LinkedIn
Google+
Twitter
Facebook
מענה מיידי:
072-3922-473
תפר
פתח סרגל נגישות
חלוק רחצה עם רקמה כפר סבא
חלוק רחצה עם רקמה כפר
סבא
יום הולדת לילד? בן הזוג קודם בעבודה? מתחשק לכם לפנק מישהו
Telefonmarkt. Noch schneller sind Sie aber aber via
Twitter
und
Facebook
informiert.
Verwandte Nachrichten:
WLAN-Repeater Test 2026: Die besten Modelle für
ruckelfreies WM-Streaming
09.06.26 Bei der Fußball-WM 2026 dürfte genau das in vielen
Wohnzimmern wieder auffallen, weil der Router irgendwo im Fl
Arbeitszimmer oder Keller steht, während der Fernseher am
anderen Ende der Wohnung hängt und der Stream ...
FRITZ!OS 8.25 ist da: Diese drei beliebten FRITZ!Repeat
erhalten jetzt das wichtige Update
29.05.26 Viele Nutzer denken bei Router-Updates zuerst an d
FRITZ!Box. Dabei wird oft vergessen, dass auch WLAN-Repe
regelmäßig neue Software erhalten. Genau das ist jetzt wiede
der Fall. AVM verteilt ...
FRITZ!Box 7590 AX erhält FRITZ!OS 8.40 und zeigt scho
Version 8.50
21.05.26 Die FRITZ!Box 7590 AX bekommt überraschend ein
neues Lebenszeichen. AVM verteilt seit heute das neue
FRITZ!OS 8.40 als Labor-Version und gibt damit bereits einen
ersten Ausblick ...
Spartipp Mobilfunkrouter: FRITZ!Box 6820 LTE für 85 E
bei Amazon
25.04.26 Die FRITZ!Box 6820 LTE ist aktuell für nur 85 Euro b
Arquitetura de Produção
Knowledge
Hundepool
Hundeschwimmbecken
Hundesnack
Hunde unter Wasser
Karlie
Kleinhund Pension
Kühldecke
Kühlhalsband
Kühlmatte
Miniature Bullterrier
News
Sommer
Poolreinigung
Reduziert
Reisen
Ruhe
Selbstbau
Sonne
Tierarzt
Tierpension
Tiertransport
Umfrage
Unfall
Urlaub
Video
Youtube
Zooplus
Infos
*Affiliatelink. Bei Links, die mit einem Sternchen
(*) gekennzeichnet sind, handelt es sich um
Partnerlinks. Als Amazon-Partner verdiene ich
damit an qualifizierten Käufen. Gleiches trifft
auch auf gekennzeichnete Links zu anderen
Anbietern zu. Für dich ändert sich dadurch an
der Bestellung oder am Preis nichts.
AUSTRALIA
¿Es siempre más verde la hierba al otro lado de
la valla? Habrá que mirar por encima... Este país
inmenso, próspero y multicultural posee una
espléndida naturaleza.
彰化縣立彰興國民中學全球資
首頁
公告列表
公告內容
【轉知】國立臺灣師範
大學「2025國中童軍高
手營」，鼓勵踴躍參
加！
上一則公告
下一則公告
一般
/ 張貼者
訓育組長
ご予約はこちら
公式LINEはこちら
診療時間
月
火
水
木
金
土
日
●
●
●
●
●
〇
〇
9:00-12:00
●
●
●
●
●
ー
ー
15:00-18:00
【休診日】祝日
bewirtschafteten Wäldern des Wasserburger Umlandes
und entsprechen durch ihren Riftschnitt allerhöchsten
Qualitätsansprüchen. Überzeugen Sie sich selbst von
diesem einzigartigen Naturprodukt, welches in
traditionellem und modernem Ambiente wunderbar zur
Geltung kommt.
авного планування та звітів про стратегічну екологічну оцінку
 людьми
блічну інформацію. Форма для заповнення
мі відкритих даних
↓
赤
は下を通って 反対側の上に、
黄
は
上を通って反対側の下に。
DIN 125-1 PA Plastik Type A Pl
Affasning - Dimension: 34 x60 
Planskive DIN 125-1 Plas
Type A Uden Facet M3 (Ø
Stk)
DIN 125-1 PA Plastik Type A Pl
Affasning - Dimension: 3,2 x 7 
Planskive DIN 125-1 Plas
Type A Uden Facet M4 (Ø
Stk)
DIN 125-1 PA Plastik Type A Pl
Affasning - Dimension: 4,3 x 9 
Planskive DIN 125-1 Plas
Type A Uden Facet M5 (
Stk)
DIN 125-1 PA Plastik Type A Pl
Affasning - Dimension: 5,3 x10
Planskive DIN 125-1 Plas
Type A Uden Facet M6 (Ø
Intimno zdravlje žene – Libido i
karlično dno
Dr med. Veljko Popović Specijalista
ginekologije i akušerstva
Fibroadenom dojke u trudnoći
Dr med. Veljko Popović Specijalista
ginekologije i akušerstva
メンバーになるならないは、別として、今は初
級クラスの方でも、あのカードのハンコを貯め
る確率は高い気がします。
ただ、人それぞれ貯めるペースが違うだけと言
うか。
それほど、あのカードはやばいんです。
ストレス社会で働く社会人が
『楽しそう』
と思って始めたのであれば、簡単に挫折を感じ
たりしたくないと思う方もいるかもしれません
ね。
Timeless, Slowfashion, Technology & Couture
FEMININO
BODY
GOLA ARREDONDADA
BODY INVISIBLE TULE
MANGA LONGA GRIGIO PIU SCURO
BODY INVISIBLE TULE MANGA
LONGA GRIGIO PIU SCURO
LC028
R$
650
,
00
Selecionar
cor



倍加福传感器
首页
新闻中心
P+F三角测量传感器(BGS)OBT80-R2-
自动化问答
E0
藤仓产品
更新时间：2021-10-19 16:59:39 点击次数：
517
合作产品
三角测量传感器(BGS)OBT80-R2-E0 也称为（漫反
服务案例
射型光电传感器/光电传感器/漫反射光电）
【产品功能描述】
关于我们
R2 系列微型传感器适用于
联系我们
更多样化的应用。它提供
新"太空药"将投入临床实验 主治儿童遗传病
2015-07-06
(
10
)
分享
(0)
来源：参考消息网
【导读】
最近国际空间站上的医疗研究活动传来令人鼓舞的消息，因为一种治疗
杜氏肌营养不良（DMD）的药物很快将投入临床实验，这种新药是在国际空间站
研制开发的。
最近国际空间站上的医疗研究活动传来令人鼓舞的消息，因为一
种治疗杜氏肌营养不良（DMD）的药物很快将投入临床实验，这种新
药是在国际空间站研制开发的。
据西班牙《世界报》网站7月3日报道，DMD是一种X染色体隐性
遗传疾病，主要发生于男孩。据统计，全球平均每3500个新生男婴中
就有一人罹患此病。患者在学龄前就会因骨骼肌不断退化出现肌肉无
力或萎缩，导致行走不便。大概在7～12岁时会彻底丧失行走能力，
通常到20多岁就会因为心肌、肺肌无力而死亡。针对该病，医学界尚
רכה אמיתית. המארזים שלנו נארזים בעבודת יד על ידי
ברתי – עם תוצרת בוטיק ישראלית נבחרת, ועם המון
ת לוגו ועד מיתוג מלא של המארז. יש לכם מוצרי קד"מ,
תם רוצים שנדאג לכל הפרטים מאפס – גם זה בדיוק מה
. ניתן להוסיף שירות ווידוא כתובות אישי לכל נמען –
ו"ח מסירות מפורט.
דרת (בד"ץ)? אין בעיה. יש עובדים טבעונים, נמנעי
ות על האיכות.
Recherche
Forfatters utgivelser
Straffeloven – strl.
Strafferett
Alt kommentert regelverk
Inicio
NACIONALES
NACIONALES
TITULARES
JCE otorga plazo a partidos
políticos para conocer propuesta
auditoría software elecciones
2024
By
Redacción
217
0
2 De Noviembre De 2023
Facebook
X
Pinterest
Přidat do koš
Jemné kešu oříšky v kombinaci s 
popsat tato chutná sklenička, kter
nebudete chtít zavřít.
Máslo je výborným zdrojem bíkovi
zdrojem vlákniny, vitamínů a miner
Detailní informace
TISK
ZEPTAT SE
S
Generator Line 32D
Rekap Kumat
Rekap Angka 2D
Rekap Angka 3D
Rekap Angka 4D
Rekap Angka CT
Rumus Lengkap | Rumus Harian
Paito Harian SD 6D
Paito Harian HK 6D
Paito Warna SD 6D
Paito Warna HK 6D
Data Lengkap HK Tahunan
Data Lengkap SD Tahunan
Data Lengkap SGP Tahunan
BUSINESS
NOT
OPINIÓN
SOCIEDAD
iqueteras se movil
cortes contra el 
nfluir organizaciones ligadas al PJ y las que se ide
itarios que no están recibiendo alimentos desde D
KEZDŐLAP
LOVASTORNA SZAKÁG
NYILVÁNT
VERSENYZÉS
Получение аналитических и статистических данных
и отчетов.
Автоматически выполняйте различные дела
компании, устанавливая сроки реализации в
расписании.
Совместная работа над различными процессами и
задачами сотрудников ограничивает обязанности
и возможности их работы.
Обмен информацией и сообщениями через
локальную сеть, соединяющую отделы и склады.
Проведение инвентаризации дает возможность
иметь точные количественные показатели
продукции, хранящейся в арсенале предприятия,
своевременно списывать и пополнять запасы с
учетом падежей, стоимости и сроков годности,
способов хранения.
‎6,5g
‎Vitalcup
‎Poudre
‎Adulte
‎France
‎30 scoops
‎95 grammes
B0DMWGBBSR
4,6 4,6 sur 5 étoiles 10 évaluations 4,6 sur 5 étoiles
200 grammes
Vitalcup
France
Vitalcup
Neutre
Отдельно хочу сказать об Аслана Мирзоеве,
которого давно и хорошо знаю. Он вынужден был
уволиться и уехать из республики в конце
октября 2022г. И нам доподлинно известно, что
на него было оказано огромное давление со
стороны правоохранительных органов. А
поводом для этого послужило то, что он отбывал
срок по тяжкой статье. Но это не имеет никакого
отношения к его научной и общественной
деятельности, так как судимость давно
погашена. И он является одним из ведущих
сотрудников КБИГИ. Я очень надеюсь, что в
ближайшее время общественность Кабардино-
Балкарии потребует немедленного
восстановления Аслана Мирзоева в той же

++++++++++++++++++++

Exercise details>
Filter the entries above down to the lines that contain "Amazon".

Exercise solution>
bei Amazon
Partnerlinks. Als Amazon-Partner verdiene ich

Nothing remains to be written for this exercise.